##### DATA FOR REVIEW #####
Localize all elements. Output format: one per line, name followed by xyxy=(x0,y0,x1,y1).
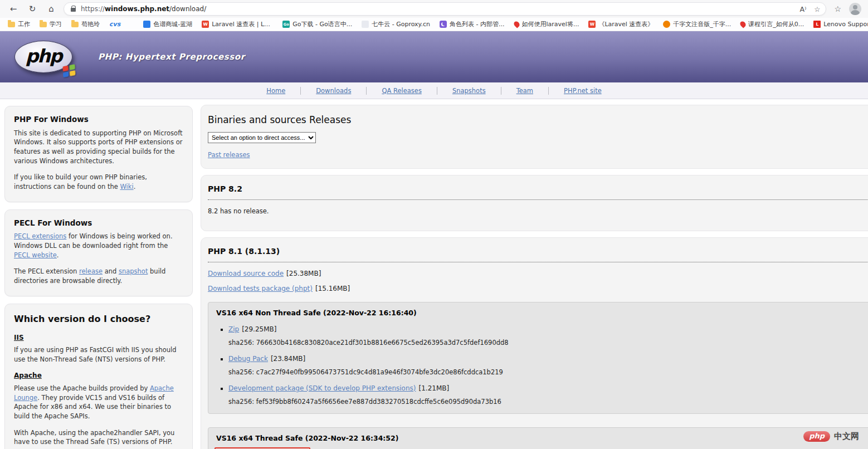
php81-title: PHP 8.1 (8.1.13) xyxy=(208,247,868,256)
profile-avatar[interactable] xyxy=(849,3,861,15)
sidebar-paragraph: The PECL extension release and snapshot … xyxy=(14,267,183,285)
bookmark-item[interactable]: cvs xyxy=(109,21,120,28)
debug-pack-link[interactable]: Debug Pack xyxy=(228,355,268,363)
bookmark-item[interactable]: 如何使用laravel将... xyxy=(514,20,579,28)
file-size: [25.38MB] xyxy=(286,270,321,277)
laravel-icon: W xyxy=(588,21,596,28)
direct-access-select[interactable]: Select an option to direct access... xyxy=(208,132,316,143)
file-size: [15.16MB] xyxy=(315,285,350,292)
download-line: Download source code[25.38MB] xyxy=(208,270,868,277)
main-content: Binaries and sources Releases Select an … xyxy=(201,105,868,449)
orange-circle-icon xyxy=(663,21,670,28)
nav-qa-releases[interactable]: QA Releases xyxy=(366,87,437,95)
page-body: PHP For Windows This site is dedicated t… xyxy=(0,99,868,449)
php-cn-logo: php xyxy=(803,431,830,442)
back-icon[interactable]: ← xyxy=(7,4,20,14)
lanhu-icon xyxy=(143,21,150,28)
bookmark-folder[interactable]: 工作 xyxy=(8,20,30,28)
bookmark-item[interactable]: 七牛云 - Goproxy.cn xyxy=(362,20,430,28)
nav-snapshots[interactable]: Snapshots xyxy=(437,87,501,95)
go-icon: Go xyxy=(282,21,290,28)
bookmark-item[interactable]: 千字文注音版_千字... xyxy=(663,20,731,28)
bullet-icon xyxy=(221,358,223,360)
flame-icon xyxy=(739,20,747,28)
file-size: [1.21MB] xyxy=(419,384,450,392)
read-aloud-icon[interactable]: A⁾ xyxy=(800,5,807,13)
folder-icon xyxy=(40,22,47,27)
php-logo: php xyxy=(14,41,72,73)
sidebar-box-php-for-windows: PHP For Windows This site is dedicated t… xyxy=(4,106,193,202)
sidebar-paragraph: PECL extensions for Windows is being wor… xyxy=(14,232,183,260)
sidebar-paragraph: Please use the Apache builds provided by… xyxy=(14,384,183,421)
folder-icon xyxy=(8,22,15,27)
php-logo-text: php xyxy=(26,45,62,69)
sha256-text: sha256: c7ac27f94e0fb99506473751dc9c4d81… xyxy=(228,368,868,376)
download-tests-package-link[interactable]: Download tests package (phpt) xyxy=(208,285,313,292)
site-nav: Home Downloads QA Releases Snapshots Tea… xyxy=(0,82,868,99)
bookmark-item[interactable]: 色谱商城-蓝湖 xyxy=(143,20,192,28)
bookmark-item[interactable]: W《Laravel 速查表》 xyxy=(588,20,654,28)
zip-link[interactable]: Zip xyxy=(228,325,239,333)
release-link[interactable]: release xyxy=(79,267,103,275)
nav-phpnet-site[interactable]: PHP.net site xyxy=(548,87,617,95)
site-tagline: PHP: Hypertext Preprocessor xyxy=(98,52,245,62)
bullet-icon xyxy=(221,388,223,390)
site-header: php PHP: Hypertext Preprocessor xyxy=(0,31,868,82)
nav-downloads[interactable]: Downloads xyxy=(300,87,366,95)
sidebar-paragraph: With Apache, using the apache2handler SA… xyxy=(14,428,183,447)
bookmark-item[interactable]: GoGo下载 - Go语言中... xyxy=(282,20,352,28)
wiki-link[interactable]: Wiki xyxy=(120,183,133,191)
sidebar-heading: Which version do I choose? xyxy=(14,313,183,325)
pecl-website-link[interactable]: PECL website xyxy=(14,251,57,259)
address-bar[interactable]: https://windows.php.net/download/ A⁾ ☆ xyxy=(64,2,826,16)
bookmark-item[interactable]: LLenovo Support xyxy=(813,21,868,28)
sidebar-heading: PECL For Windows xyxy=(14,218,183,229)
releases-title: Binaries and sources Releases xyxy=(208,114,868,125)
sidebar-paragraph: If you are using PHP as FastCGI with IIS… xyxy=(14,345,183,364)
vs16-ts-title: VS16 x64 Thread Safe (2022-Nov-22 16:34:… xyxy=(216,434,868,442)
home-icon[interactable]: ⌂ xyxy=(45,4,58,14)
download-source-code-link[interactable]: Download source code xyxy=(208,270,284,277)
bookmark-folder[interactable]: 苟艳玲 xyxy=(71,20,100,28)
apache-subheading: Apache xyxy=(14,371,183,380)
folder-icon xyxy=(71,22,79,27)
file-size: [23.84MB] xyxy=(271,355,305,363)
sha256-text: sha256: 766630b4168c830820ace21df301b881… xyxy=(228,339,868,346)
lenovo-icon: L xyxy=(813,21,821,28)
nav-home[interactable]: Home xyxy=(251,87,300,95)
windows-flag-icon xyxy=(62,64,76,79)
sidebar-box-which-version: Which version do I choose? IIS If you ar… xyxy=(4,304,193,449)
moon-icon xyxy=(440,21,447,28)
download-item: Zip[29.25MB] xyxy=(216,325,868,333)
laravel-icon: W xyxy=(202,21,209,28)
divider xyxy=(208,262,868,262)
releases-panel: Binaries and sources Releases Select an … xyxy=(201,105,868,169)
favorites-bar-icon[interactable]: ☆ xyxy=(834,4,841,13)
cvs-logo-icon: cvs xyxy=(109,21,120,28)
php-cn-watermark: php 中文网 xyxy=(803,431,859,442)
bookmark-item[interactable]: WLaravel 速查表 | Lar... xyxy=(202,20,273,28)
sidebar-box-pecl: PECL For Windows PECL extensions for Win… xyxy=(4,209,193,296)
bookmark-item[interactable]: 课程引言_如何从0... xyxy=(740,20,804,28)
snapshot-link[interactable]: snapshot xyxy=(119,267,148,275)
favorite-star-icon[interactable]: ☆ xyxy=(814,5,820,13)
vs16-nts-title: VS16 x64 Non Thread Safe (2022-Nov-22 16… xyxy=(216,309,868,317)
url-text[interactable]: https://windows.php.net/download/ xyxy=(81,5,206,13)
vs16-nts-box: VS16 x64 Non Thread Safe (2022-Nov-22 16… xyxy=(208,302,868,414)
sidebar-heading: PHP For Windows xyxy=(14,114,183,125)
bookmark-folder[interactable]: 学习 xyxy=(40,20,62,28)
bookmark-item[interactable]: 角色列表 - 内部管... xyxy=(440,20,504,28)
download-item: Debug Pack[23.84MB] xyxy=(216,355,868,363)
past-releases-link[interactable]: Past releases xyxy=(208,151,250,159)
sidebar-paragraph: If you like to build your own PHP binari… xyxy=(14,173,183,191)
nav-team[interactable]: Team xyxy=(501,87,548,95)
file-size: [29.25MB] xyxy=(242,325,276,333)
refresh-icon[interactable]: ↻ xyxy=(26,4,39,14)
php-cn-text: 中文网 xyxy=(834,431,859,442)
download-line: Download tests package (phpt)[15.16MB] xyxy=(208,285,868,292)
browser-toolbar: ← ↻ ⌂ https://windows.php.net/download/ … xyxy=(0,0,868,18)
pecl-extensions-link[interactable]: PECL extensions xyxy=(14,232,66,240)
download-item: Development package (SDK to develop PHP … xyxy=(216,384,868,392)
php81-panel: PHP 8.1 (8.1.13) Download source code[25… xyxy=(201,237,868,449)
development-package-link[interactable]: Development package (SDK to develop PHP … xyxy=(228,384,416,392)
#####
REQUIRED WORK
All of the data is to be returned exactly, with no pictures included.

COMPLETED TASK
Localize all elements. Output format: one per line, name followed by xyxy=(x0,y0,x1,y1).
php81-title: PHP 8.1 (8.1.13) xyxy=(208,247,868,256)
profile-avatar[interactable] xyxy=(849,3,861,15)
sidebar-paragraph: The PECL extension release and snapshot … xyxy=(14,267,183,285)
bookmark-item[interactable]: cvs xyxy=(109,21,120,28)
debug-pack-link[interactable]: Debug Pack xyxy=(228,355,268,363)
bookmark-item[interactable]: 如何使用laravel将... xyxy=(514,20,579,28)
file-size: [25.38MB] xyxy=(286,270,321,277)
laravel-icon: W xyxy=(588,21,596,28)
direct-access-select[interactable]: Select an option to direct access... xyxy=(208,132,316,143)
file-size: [15.16MB] xyxy=(315,285,350,292)
download-line: Download source code[25.38MB] xyxy=(208,270,868,277)
main-content: Binaries and sources Releases Select an … xyxy=(201,105,868,449)
orange-circle-icon xyxy=(663,21,670,28)
nav-qa-releases[interactable]: QA Releases xyxy=(366,87,437,95)
page-body: PHP For Windows This site is dedicated t… xyxy=(0,99,868,449)
php-cn-logo: php xyxy=(803,431,830,442)
back-icon[interactable]: ← xyxy=(7,4,20,14)
lanhu-icon xyxy=(143,21,150,28)
bookmark-folder[interactable]: 工作 xyxy=(8,20,30,28)
bookmark-item[interactable]: 七牛云 - Goproxy.cn xyxy=(362,20,430,28)
nav-snapshots[interactable]: Snapshots xyxy=(437,87,501,95)
go-icon: Go xyxy=(282,21,290,28)
bookmark-item[interactable]: 千字文注音版_千字... xyxy=(663,20,731,28)
bullet-icon xyxy=(221,358,223,360)
flame-icon xyxy=(739,20,747,28)
file-size: [1.21MB] xyxy=(419,384,450,392)
read-aloud-icon[interactable]: A⁾ xyxy=(800,5,807,13)
folder-icon xyxy=(40,22,47,27)
php-logo: php xyxy=(14,41,72,73)
sidebar-box-php-for-windows: PHP For Windows This site is dedicated t… xyxy=(4,106,193,202)
sidebar-paragraph: PECL extensions for Windows is being wor… xyxy=(14,232,183,260)
sidebar-paragraph: Please use the Apache builds provided by… xyxy=(14,384,183,421)
folder-icon xyxy=(8,22,15,27)
php-logo-text: php xyxy=(26,45,62,69)
sha256-text: sha256: c7ac27f94e0fb99506473751dc9c4d81… xyxy=(228,368,868,376)
download-tests-package-link[interactable]: Download tests package (phpt) xyxy=(208,285,313,292)
site-nav: Home Downloads QA Releases Snapshots Tea… xyxy=(0,82,868,99)
bookmark-item[interactable]: 色谱商城-蓝湖 xyxy=(143,20,192,28)
bookmark-item[interactable]: W《Laravel 速查表》 xyxy=(588,20,654,28)
zip-link[interactable]: Zip xyxy=(228,325,239,333)
release-link[interactable]: release xyxy=(79,267,103,275)
nav-phpnet-site[interactable]: PHP.net site xyxy=(548,87,617,95)
site-tagline: PHP: Hypertext Preprocessor xyxy=(98,52,245,62)
bullet-icon xyxy=(221,388,223,390)
site-header: php PHP: Hypertext Preprocessor xyxy=(0,31,868,82)
nav-downloads[interactable]: Downloads xyxy=(300,87,366,95)
sidebar-paragraph: With Apache, using the apache2handler SA… xyxy=(14,428,183,447)
bookmark-item[interactable]: GoGo下载 - Go语言中... xyxy=(282,20,352,28)
wiki-link[interactable]: Wiki xyxy=(120,183,133,191)
sidebar-heading: Which version do I choose? xyxy=(14,313,183,325)
pecl-website-link[interactable]: PECL website xyxy=(14,251,57,259)
address-bar[interactable]: https://windows.php.net/download/ A⁾ ☆ xyxy=(64,2,826,16)
bookmark-item[interactable]: LLenovo Support xyxy=(813,21,868,28)
sidebar-heading: PECL For Windows xyxy=(14,218,183,229)
releases-title: Binaries and sources Releases xyxy=(208,114,868,125)
sidebar-paragraph: If you are using PHP as FastCGI with IIS… xyxy=(14,345,183,364)
vs16-ts-title: VS16 x64 Thread Safe (2022-Nov-22 16:34:… xyxy=(216,434,868,442)
home-icon[interactable]: ⌂ xyxy=(45,4,58,14)
download-source-code-link[interactable]: Download source code xyxy=(208,270,284,277)
bookmark-folder[interactable]: 苟艳玲 xyxy=(71,20,100,28)
apache-subheading: Apache xyxy=(14,371,183,380)
folder-icon xyxy=(71,22,79,27)
file-size: [23.84MB] xyxy=(271,355,305,363)
sha256-text: sha256: 766630b4168c830820ace21df301b881… xyxy=(228,339,868,346)
lenovo-icon: L xyxy=(813,21,821,28)
nav-home[interactable]: Home xyxy=(251,87,300,95)
windows-flag-icon xyxy=(62,64,76,79)
sidebar-box-which-version: Which version do I choose? IIS If you ar… xyxy=(4,304,193,449)
moon-icon xyxy=(440,21,447,28)
download-item: Zip[29.25MB] xyxy=(216,325,868,333)
laravel-icon: W xyxy=(202,21,209,28)
divider xyxy=(208,262,868,262)
releases-panel: Binaries and sources Releases Select an … xyxy=(201,105,868,169)
favorites-bar-icon[interactable]: ☆ xyxy=(834,4,841,13)
cvs-logo-icon: cvs xyxy=(109,21,120,28)
php-cn-watermark: php 中文网 xyxy=(803,431,859,442)
bookmark-item[interactable]: WLaravel 速查表 | Lar... xyxy=(202,20,273,28)
sidebar-box-pecl: PECL For Windows PECL extensions for Win… xyxy=(4,209,193,296)
bookmark-item[interactable]: 课程引言_如何从0... xyxy=(740,20,804,28)
snapshot-link[interactable]: snapshot xyxy=(119,267,148,275)
favorite-star-icon[interactable]: ☆ xyxy=(814,5,820,13)
vs16-nts-title: VS16 x64 Non Thread Safe (2022-Nov-22 16… xyxy=(216,309,868,317)
url-text[interactable]: https://windows.php.net/download/ xyxy=(81,5,206,13)
vs16-nts-box: VS16 x64 Non Thread Safe (2022-Nov-22 16… xyxy=(208,302,868,414)
sidebar-heading: PHP For Windows xyxy=(14,114,183,125)
bookmark-folder[interactable]: 学习 xyxy=(40,20,62,28)
bookmark-item[interactable]: 角色列表 - 内部管... xyxy=(440,20,504,28)
download-item: Debug Pack[23.84MB] xyxy=(216,355,868,363)
past-releases-link[interactable]: Past releases xyxy=(208,151,250,159)
sidebar-paragraph: If you like to build your own PHP binari… xyxy=(14,173,183,191)
nav-team[interactable]: Team xyxy=(501,87,548,95)
file-size: [29.25MB] xyxy=(242,325,276,333)
refresh-icon[interactable]: ↻ xyxy=(26,4,39,14)
php-cn-text: 中文网 xyxy=(834,431,859,442)
download-line: Download tests package (phpt)[15.16MB] xyxy=(208,285,868,292)
browser-toolbar: ← ↻ ⌂ https://windows.php.net/download/ … xyxy=(0,0,868,18)
pecl-extensions-link[interactable]: PECL extensions xyxy=(14,232,66,240)
download-item: Development package (SDK to develop PHP … xyxy=(216,384,868,392)
php81-panel: PHP 8.1 (8.1.13) Download source code[25… xyxy=(201,237,868,449)
development-package-link[interactable]: Development package (SDK to develop PHP … xyxy=(228,384,416,392)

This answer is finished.